Streuobstlehrpfad im Hockgraben

Im Hockgraben in der Nähe der Universität haben wir Hochstammbäume entlang der Fußwege gepflanzt und einen Streuobstlehrpfad angelegt. Dort wurden Informationstafeln aufgestellt und die verschiedenen Obstsorten mit Schildern gekennzeichnet. Leider werden die Tafeln immer wieder durch Vandalismus zerstört. Wir wollen daher den Lehrpfad auf der Jungerhalde etablieren.

Kindergruppen

Um der nächsten Generation die Thematik und Wichtigkeit der Streuobstwiesen etwas näher zu bringen, finden regelmäßig Veranstaltungen der BUND-Kindergruppen „Spatzen“, „Käfer“ und „Spechte“ auf der Jungerhalde oder im Hockgraben statt.

Im Frühling, wenn alles blüht, wird die Bestäubung erklärt, wobei der Wildbienenstand auf der Jungerhalde natürlich ein sehr schönes Anschauungsmaterial darstellt. Im Herbst treffen sich die Gruppen, um gemeinsam Apfelsaft zu pressen. Dabei lernen sie nicht nur das Saftpressen, sondern auch vieles über die verschiedenen Apfelsorten, deren Aussehen und deren Geschmack.

In Kindergärten

Viele Konstanzer Kindergärten haben in ihren Gärten Kirsch-, Apfel- oder Birnbäume. Meist sind diese Hochstämme schlecht gepflegt.

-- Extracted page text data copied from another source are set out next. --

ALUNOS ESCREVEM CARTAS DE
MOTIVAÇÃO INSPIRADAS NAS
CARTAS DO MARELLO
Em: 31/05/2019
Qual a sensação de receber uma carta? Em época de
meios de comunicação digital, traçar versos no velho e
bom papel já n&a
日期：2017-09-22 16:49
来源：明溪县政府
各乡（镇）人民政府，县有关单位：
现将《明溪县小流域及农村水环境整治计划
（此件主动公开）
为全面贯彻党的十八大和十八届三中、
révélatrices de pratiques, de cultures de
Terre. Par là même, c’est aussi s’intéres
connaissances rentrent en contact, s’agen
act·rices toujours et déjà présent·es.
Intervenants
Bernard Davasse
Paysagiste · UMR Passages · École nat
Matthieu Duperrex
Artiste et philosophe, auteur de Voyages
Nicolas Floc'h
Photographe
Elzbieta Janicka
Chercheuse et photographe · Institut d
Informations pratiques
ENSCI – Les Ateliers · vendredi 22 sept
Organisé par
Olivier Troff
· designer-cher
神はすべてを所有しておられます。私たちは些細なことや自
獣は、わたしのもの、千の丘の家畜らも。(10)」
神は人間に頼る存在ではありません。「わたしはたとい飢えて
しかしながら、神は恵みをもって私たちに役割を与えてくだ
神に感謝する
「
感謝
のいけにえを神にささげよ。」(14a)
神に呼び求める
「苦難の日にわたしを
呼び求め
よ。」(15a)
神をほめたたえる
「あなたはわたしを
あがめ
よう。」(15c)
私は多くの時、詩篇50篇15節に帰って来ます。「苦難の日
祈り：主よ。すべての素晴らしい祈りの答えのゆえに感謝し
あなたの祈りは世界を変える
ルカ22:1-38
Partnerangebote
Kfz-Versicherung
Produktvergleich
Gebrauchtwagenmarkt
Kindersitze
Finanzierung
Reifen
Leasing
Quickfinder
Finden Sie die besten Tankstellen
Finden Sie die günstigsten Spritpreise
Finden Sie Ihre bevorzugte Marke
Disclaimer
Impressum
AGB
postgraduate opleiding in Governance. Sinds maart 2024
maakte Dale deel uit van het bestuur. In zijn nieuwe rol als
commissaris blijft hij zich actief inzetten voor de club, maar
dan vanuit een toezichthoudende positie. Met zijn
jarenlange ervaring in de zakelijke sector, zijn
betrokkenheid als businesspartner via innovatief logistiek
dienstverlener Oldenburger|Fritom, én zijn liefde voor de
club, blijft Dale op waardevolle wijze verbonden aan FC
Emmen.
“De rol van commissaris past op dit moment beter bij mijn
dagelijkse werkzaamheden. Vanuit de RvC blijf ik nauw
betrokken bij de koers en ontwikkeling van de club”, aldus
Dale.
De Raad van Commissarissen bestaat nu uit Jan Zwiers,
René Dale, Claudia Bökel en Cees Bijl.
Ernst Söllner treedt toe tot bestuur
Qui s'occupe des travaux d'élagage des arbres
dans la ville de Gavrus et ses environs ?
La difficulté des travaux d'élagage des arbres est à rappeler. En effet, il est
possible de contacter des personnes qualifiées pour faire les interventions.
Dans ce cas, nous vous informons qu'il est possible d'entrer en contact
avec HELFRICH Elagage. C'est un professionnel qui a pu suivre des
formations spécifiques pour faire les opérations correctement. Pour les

Der BUND Konstanz knüpft hier an und besucht mit den Kindergärten unsere Streuobstwiesen. Die Kinder bekommen Geschichten über Bäume erzählt, machen Spiele und dürfen helfen, die Bäume zu schneiden. Im Herbst wird das Obst gesammelt und gemeinsam Saft gepresst. Eine Aktion, die Spaß macht, und Interesse und Verständnis für die großen, voll Leben steckenden Bäume weckt.

In Zusammenarbeit mit den Erzieherinnen werden die Naturkenntnisse bei Streuobstwochen in Kindergärten der Konstanzer Stadteile Litzelstetten und Dingelsdorf ergänzt. Wir beteiligen uns auch in verschiedenen Projekten des Bildungshauses Dingelsdorf. Bildungshäuser sind ein Pilot-Projekt des Kultusministeriums B.-W. Es wird ein pädagogischer Verbund von Grundschule und Kindergarten erprobt.

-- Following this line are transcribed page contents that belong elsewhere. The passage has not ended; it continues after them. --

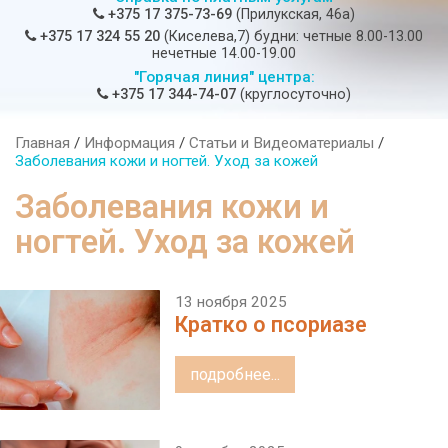
+375 17 375-73-69
(Прилукская, 46а)
+375 17 324 55 20
(Киселева,7) будни: четные 8.00-13.00
нечетные 14.00-19.00
"Горячая линия" центра:
+375 17 344-74-07
(круглосуточно)
Главная
/
Информация
/
Статьи и Видеоматериалы
/
Заболевания кожи и ногтей. Уход за кожей
Заболевания кожи и
ногтей. Уход за кожей
13 ноября 2025
Кратко о псориазе
подробнее...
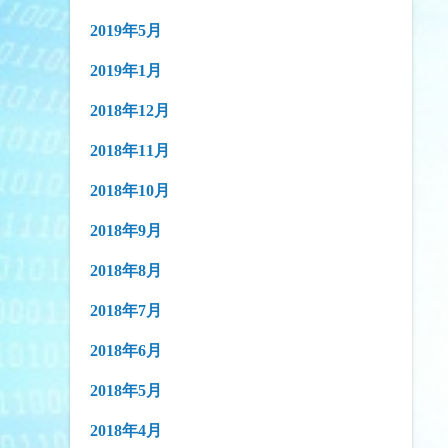
2019年5月
2019年1月
2018年12月
2018年11月
2018年10月
2018年9月
2018年8月
2018年7月
2018年6月
2018年5月
2018年4月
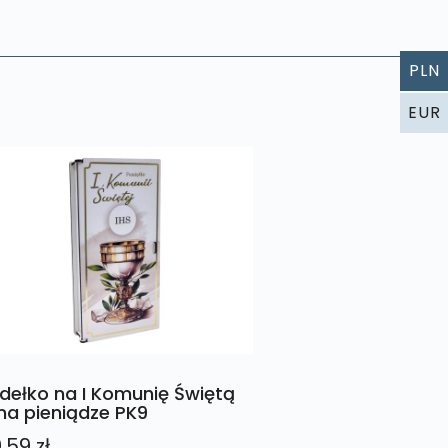
PLN
EUR
dełko na I Komunię Świętą
na pieniądze PK9
0,59
zł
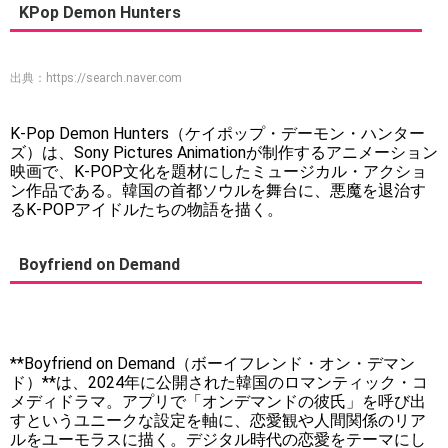
KPop Demon Hunters
出典：
https://search.naver.com
K-Pop Demon Hunters（ケイポップ・デーモン・ハンター
ズ）は、Sony Pictures Animationが制作するアニメーション
映画で、K-POP文化を題材にしたミュージカル・アクショ
ン作品である。韓国の首都ソウルを舞台に、悪魔を退治す
るK-POPアイドルたちの物語を描く。
Boyfriend on Demand
**Boyfriend on Demand（ボーイフレンド・オン・デマン
ド）**は、2024年に公開された韓国のロマンティック・コ
メディドラマ。アプリで「オンデマンドの彼氏」を呼び出
すというユニークな設定を軸に、恋愛観や人間関係のリア
ルをユーモラスに描く。デジタル時代の恋愛をテーマにし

Jugendbegleiter an der Allmannsdorfer Grundschule

Darüber hinaus arbeitet der BUND mit der Allmannsdorfer Grundschule zusammen, die in der Nähe einer der Streuobstwiesen liegen. Die Lehrer wählen passend zum Lehrplan Schwerpunkte aus, die BUND-Aktiven vermitteln an einem Samstag und im Ganztagesbetreuungsbereich Erstklässlern und ihren Familien Naturwissen vor Ort. Sie sollen die sie umgebenden Streuobstwiesen neu wahrnehmen und sich über die Veranstaltung hinaus dafür verantwortlich fühlen.

Die Familien bekommen über eigens erfundene Wissensgeschichten humorvolle Einblicke, in denen man erst auf den zweiten Blick merkt, wie wissensreich diese Naturforschergeschichten doch sind.

Mit Märchen und aktiven, integrierten erlebnispädagogischen Theaterspielen auf der grünen Wiese wird der ganzen Familie Freude in der Natur- und Umweltbildung bereitet. Das Kulturelle im Sozialen wird beflügelt, der Klassenverband gestärkt und der Kontakt unter den Familien natur- und heimatverbunden belebt.